LISTED ENTRIES:

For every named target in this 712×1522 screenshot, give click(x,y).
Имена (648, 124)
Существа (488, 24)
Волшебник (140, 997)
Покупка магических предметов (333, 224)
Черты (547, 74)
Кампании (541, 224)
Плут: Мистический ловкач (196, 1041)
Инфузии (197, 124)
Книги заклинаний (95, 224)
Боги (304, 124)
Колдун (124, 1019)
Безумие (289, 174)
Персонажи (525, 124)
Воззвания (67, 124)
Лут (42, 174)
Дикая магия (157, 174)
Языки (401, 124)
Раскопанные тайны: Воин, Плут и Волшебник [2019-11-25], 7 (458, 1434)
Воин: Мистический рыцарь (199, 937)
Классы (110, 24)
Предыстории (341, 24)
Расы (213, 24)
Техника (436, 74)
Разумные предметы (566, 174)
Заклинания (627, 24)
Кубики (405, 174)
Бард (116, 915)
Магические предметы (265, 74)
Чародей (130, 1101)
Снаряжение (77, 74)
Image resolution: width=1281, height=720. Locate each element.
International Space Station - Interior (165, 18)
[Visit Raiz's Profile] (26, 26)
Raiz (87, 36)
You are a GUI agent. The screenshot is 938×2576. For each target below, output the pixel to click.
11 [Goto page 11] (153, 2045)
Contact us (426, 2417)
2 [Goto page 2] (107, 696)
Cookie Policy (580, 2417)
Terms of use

WORK INSTRUCTION: Mind each word and retype the entire listing above.

COMPLETED TASK:
For every named target in this 712×1522 screenshot, give click(x,y).
Имена (648, 124)
Существа (488, 24)
Волшебник (140, 997)
Покупка магических предметов (333, 224)
Черты (547, 74)
Кампании (541, 224)
Плут: Мистический ловкач (196, 1041)
Инфузии (197, 124)
Книги заклинаний (95, 224)
Боги (304, 124)
Колдун (124, 1019)
Безумие (289, 174)
Персонажи (525, 124)
Воззвания (67, 124)
Лут (42, 174)
Дикая магия (157, 174)
Языки (401, 124)
Раскопанные тайны: Воин, Плут и Волшебник [2019-11-25], 7 (458, 1434)
Воин: Мистический рыцарь (199, 937)
Классы (110, 24)
Предыстории (341, 24)
Расы (213, 24)
Техника (436, 74)
Разумные предметы (566, 174)
Заклинания (627, 24)
Кубики (405, 174)
Бард (116, 915)
Магические предметы (265, 74)
Чародей (130, 1101)
Снаряжение (77, 74)
Image resolution: width=1281, height=720. Locate each element.
International Space Station - Interior (165, 18)
[Visit Raiz's Profile] (26, 26)
Raiz (87, 36)
You are a GUI agent. The screenshot is 938×2576. For each target below, output the pixel to click.
11 [Goto page 11] (153, 2045)
Contact us (426, 2417)
2 [Goto page 2] (107, 696)
Cookie Policy (580, 2417)
Terms of use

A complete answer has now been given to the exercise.